## WHAT TO DO
Gather from the listing below each line that includes the word "חולצת", and copy it.

## SOURCE MATERIAL
- Opening Delimiter -

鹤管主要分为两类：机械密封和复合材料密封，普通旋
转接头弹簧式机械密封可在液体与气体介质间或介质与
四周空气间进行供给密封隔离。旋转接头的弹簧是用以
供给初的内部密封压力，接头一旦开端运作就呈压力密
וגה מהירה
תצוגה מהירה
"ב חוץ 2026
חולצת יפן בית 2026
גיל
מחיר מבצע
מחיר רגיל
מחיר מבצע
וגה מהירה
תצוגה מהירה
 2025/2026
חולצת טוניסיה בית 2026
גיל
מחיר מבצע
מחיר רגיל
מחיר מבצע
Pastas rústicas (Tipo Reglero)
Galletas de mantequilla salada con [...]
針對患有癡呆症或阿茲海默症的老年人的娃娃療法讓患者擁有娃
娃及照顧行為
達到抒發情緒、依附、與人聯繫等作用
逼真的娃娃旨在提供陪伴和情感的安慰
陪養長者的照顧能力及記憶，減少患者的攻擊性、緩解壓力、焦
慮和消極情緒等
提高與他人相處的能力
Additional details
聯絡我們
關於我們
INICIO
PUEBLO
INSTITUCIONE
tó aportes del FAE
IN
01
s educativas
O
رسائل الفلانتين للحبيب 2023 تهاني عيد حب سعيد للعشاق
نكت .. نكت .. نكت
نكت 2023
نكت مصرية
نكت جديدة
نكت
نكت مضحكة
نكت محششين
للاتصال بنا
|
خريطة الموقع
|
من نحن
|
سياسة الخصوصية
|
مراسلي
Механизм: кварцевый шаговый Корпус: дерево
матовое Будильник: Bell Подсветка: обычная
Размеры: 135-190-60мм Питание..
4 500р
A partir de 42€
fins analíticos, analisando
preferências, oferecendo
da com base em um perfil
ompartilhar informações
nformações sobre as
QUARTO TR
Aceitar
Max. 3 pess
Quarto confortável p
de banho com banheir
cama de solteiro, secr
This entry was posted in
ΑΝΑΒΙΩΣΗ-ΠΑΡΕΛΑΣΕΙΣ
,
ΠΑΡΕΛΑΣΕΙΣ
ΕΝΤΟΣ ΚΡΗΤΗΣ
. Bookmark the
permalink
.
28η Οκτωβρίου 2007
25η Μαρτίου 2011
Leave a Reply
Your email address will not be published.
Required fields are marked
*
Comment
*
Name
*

- Closing Delimiter -

## SOLUTION FOR THIS PROBLEM
חולצת יפן בית 2026
חולצת טוניסיה בית 2026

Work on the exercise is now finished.